- DESCRIPTION OF THE TASK
Scan the records for "استقلال". Show the matching lines.

(Saved data entries)
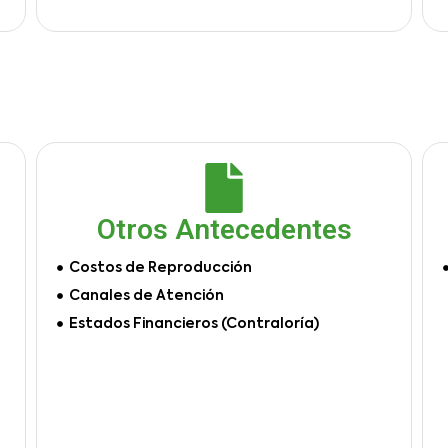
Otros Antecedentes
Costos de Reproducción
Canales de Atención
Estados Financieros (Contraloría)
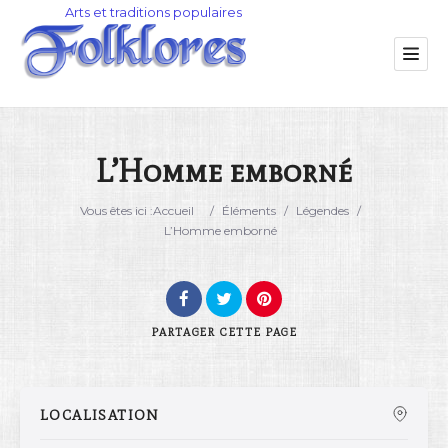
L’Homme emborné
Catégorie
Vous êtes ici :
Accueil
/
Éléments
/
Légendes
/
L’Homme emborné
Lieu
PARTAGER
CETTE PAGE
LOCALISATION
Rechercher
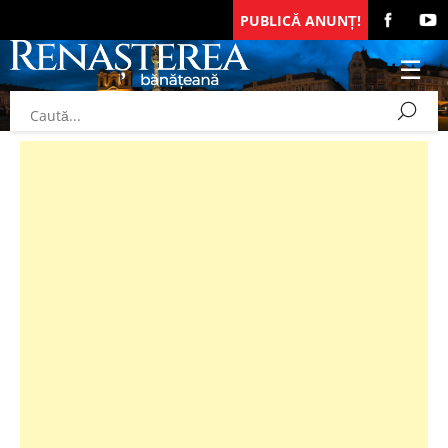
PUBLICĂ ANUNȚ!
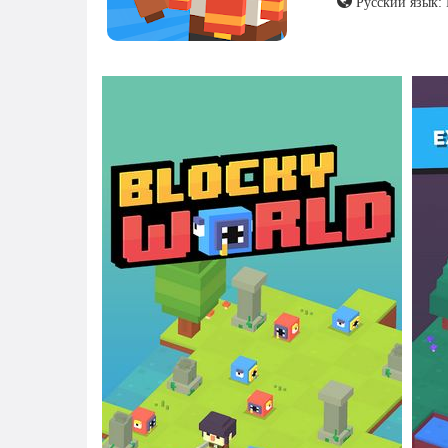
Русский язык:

* * *

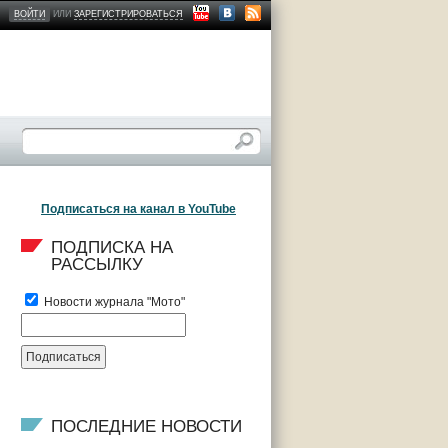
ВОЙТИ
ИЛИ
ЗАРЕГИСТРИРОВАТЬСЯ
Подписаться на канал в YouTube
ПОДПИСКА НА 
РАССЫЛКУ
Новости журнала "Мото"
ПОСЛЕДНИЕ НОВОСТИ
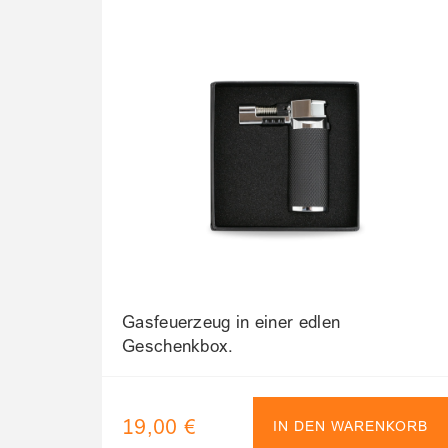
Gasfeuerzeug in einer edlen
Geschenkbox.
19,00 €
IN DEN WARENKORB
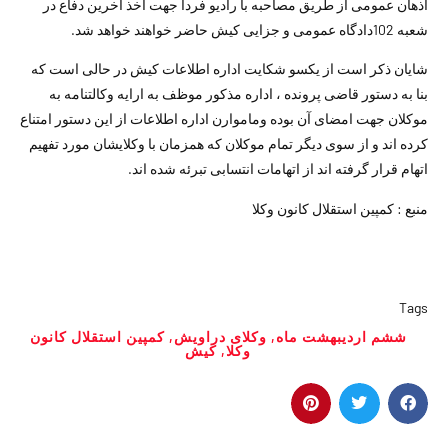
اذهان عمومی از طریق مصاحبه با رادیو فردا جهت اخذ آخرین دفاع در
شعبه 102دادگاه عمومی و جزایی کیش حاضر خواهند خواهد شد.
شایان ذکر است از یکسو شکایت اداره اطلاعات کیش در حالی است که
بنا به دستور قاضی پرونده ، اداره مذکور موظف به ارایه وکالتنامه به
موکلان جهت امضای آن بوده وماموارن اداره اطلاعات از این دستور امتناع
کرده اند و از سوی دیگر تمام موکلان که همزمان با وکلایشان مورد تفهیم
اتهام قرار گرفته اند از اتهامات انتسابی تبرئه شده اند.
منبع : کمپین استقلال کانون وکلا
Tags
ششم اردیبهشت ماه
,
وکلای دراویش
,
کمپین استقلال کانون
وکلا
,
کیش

- SOLUTION
منبع : کمپین استقلال کانون وکلا
کمپین استقلال کانون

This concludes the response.